◆ **Required work**: Exactly the lines from the one with "добавляют мягкого, органичного" to the end of the entries should appear in your answer, retyped word for word.

◆ **Supplied material**:
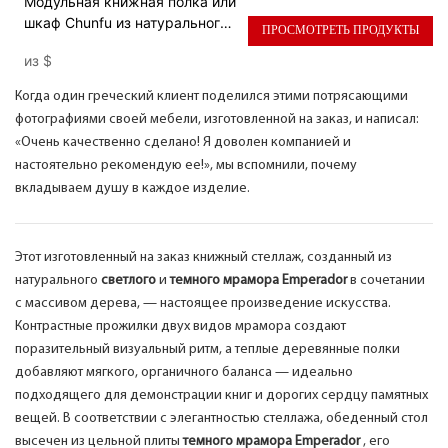
Модульная книжная полка или
шкаф Chunfu из натурального
ПРОСМОТРЕТЬ ПРОДУКТЫ
мрамора и дерева:
из
$
современная роскошная
система хранения.
Когда один греческий клиент поделился этими потрясающими
фотографиями своей мебели, изготовленной на заказ, и написал:
«Очень качественно сделано! Я доволен компанией и
настоятельно рекомендую ее!», мы вспомнили, почему
вкладываем душу в каждое изделие.
Этот изготовленный на заказ книжный стеллаж, созданный из
натурального
светлого
и
темного мрамора Emperador
в сочетании
с массивом дерева, — настоящее произведение искусства.
Контрастные прожилки двух видов мрамора создают
поразительный визуальный ритм, а теплые деревянные полки
добавляют мягкого, органичного баланса — идеально
подходящего для демонстрации книг и дорогих сердцу памятных
вещей. В соответствии с элегантностью стеллажа, обеденный стол
высечен из цельной плиты
темного мрамора Emperador
, его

◆ **Exercise response**:
добавляют мягкого, органичного баланса — идеально
подходящего для демонстрации книг и дорогих сердцу памятных
вещей. В соответствии с элегантностью стеллажа, обеденный стол
высечен из цельной плиты
темного мрамора Emperador
, его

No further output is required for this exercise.